## To do
Output the records exactly, and drop each picture.

## Entries shown

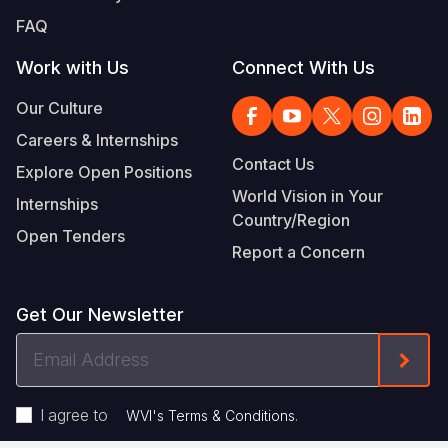
FAQ
Work with Us
Connect With Us
Our Culture
Careers & Internships
Contact Us
Explore Open Positions
World Vision in Your
Internships
Country/Region
Open Tenders
Report a Concern
Get Our Newsletter
Email
Form
Address
I agree to
.
WVI's Terms & Conditions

## Result for this exercise
FAQ
Work with Us
Connect With Us
Our Culture
Careers & Internships
Contact Us
Explore Open Positions
World Vision in Your
Internships
Country/Region
Open Tenders
Report a Concern
Get Our Newsletter
Email
Form
Address
I agree to
.
WVI's Terms & Conditions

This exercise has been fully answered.